Stableboy Selections (a blog I should read more often) provides us with a fairly simple case for shorting Logitech. After joking about their domicile (Apples Switzerland) he points out the obvious – laptops are replacing desktops – pads and phones are replacing both of them. Logitech sells peripherals. The new technology (along with things like Google speak-to-search) will reduce the need for peripherals. Peripheral sales should fall year-in-year-out – they have done so at Logitech.
Eventually this suggests Logitech will look like Radio Shack – a company that got rich selling cables for your computer and TV and eventually shrunk into (near) oblivion.
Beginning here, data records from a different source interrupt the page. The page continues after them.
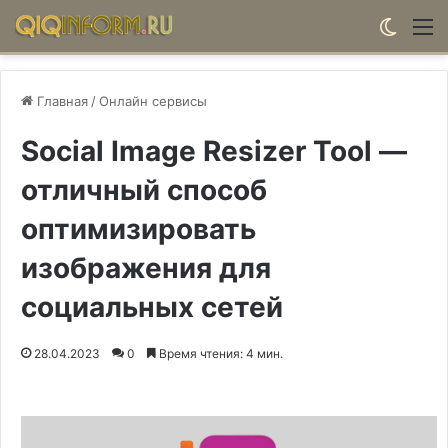
Switch
М
Главная
/
Онлайн сервисы
Social Image Resizer Tool —
отличный способ
оптимизировать
изображения для
социальных сетей
28.04.2023
0
Время чтения: 4 мин.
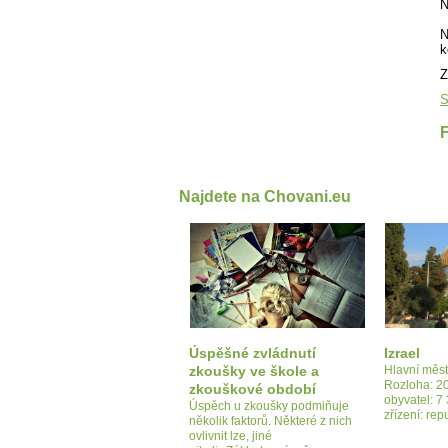
N
N
k
Z
S
Najdete na Chovani.eu
Úspěšné zvládnutí
Izrael
zkoušky ve škole a
Hlavní měs
Rozloha: 2
zkouškové období
obyvatel: 7
Úspěch u zkoušky podmiňuje
zřízení: re
několik faktorů. Některé z nich
ovlivnit lze, jiné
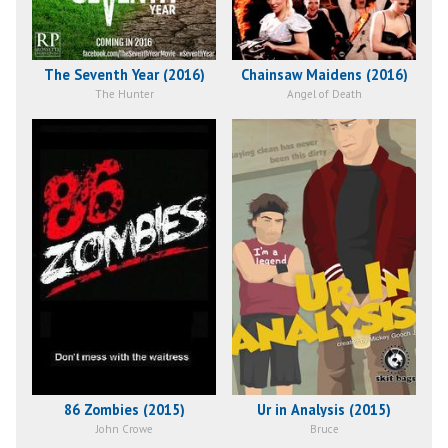
The Seventh Year (2016)
Chainsaw Maidens (2016)
The Hunter
Angel of Death
86 Zombies (2015)
Ur in Analysis (2015)
John Crowe
Bruce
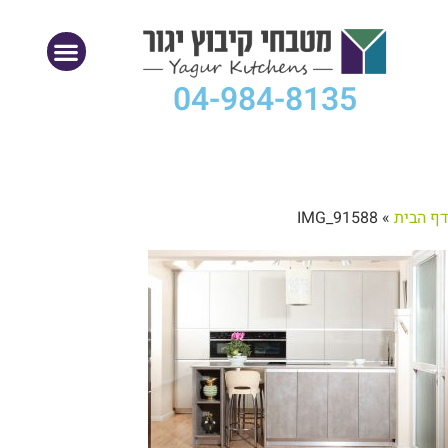
04-984-8135
דף הבית
»
IMG_91588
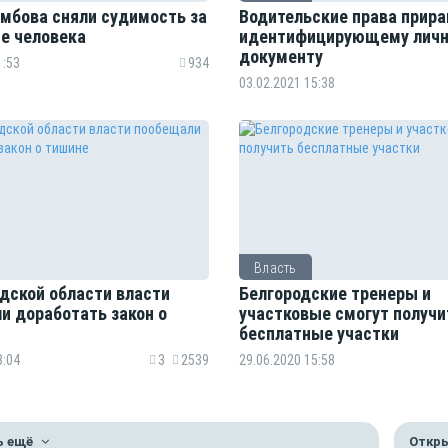
амбова сняли судимость за
Водительские права прира
е человека
идентифицирующему личн
документу
1:53
934
03.02.2021 15:38
Власть
одской области власти
Белгородские тренеры и
и доработать закон о
участковые смогут получи
бесплатные участки
8:04
3
2539
29.06.2020 15:58
ь ещё
Откры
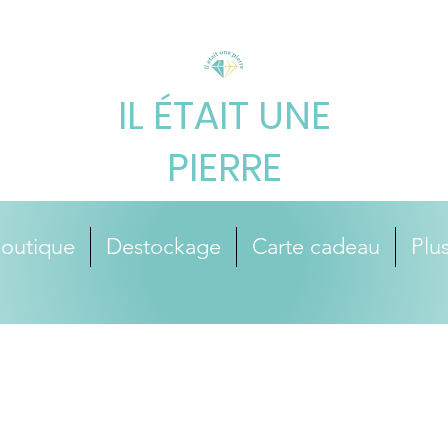
IL ÉTAIT UNE
PIERRE
outique
Destockage
Carte cadeau
Plus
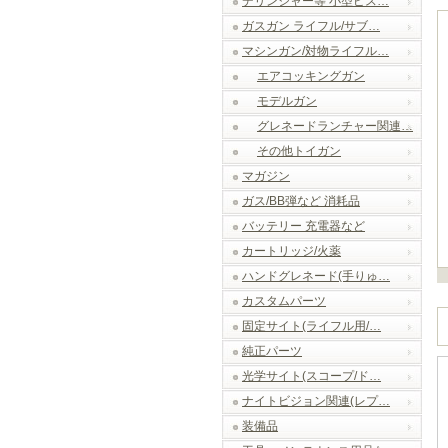
デリンジャー等 小型ピス…
ガスガン ライフル/サブ…
マシンガン/対物ライフル…
エアコッキングガン
モデルガン
グレネードランチャー関連…
その他トイガン
マガジン
ガス/BB弾など 消耗品
バッテリー 充電器など
カートリッジ/火薬
ハンドグレネード(手りゅ…
カスタムパーツ
固定サイト(ライフル用/…
純正パーツ
光学サイト(スコープ/ド…
ナイトビジョン関連(レプ…
装備品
The first of two bottoms (in the stock at least) was marked by The Onion doing a mock interview where the CEO could not figure out why they were still in business.
If the desktop is doomed so are its peripherals – and along with my absurd collection of cables (firewire anyone) I now have a collection of mice, keyboards, video-cams and the like. My shop is my attic.
Given Logitech trades at a trailing PE of 22 it looks like an attractive valuation-business obsolescence short.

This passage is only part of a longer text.